- Thai movie poster
- Directed by: Yuthlert Sippapak
- Written by: Yuthlert Sippapak
- Produced by: Amorn Chanapai Yuthlert Sippapak
- Starring: Laila Boonyasak Krit Sripoomseth
- Cinematography: Somkid Phukphong
- Edited by: Tawat Siripong
- Music by: Gancore Club
- Distributed by: Sahamongkol Film International
- Release date: 24 March 2005;
- Running time: 106 minutes
- Country: Thailand
- Language: Thai

= Buppah Rahtree Phase 2: Rahtree Returns =

Buppah Rahtree Phase 2: Rahtree Returns (บุปผาราตรี เฟส 2) is a 2005 Thai comedy-horror film written and directed by Yuthlert Sippapak. It is a sequel to the 2003 film, Buppah Rahtree.

==Plot==

The vengeful female ghost, Buppah, continues to inhabit apartment 609. She shares the room with her ghost boyfriend, Ake, who has been left legless by Buppah after his transgressions in the first film. A blind woman named Thip rents a neighboring apartment. She is due for an eye operation, but the doctor treating her tries to rape her. He is stopped by Rahtree who takes pity upon Thip. Meanwhile, a comic foursome of bank robbers have entered Rahtree's apartment and are using it as a hideout after robbing a bank but find themselves in trouble with Ake and Buppah.
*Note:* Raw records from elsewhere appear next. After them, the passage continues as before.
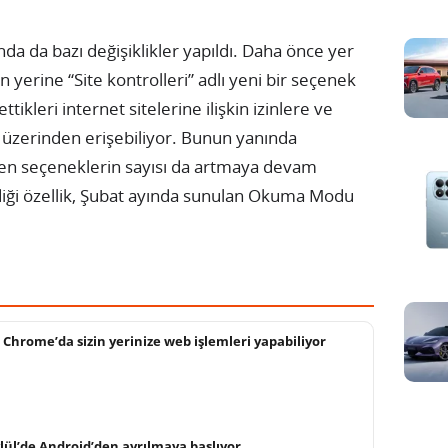
da da bazı değişiklikler yapıldı. Daha önce yer
n yerine “Site kontrolleri” adlı yeni bir seçenek
ttikleri internet sitelerine ilişkin izinlere ve
ası üzerinden erişebiliyor. Bunun yanında
 seçeneklerin sayısı da artmaya devam
diği özellik, Şubat ayında sunulan Okuma Modu
 Chrome’da sizin yerinize web işlemleri yapabiliyor
ylül’de Android’den ayrılmaya başlıyor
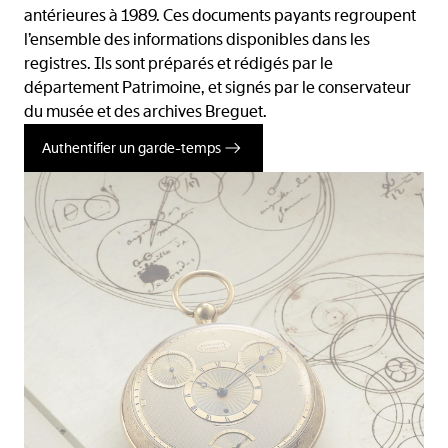
antérieures à 1989. Ces documents payants regroupent
l’ensemble des informations disponibles dans les
registres. Ils sont préparés et rédigés par le
département Patrimoine, et signés par le conservateur
du musée et des archives Breguet.
Authentifier un garde-temps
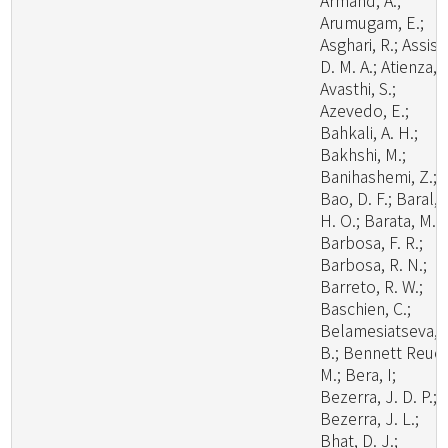
Armand, A.;
Arumugam, E.;
Asghari, R.; Assis,
D. M. A.; Atienza, V
Avasthi, S.;
Azevedo, E.;
Bahkali, A. H.;
Bakhshi, M.;
Banihashemi, Z.;
Bao, D. F.; Baral,
H. O.; Barata, M.;
Barbosa, F. R.;
Barbosa, R. N.;
Barreto, R. W.;
Baschien, C.;
Belamesiatseva, 
B.; Bennett Reuel
M.; Bera, I;
Bezerra, J. D. P.;
Bezerra, J. L.;
Bhat, D. J.;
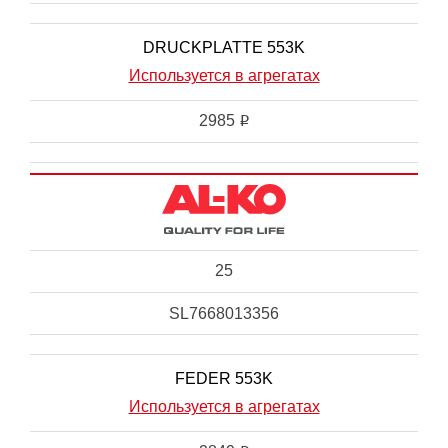
DRUCKPLATTE 553K
Используется в агрегатах
2985
i
25
SL7668013356
FEDER 553K
Используется в агрегатах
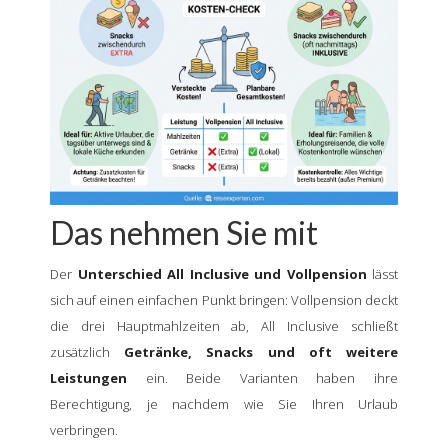
Das nehmen Sie mit
Der
Unterschied All Inclusive und Vollpension
lässt
sich auf einen einfachen Punkt bringen: Vollpension deckt
die drei Hauptmahlzeiten ab, All Inclusive schließt
zusätzlich
Getränke, Snacks und oft weitere
Leistungen
ein. Beide Varianten haben ihre
Berechtigung, je nachdem wie Sie Ihren Urlaub
verbringen.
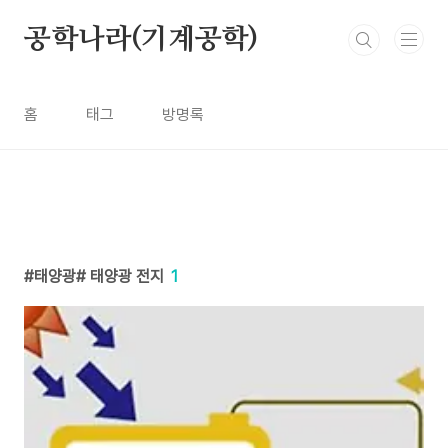
본문 바로가기
공학나라(기계공학)
홈
태그
방명록
태양광# 태양광 전지
1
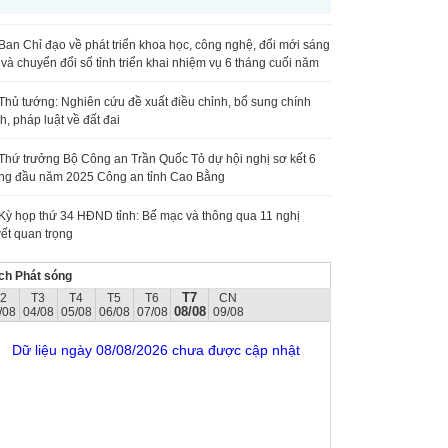
Ban Chỉ đạo về phát triển khoa học, công nghệ, đổi mới sáng
 và chuyển đổi số tỉnh triển khai nhiệm vụ 6 tháng cuối năm
Thủ tướng: Nghiên cứu đề xuất điều chỉnh, bổ sung chính
h, pháp luật về đất đai
Thứ trưởng Bộ Công an Trần Quốc Tỏ dự hội nghị sơ kết 6
ng đầu năm 2025 Công an tỉnh Cao Bằng
Kỳ họp thứ 34 HĐND tỉnh: Bế mạc và thông qua 11 nghị
ết quan trọng
ch Phát sóng
T7
T2
T3
T4
T5
T6
CN
08/08
/08
04/08
05/08
06/08
07/08
09/08
Dữ liệu ngày 08/08/2026 chưa được cập nhật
Its sequels are Rahtree Reborn and Rahtree Revenge. Buppah reborn to a girl and was raped and killed. Buppah's tutorial student Rang rents a neighboring apartment. He falls in love with the ghost. Meanwhile, a man J'Sam turns the third floor into an illegal casino. They are injured or killed by the ghost. The ghost is exorcised and reborn to another girl.

==Cast==
- Laila Boonyasak as Buppah Rahtree
- Krit Sripoomseth as Ake
- Pitchanart Sakakorn as Thip
- Phan Rojanarangsri as Doo
- Supakorn Srisawat as Dee
- Somjai Sukjai as Der
- Banphot Weerarat as Den
- Somlek Sakdikul as Master Tong

==Festivals and awards==
- The film was screened in competition at the 2005 Puchon International Fantastic Film Festival with the best actor prize being shared among the four comedian actors: Phan Rojanarangsri, Supakorn Srisawat, Somjai Sukjai and Banphot Weerarat.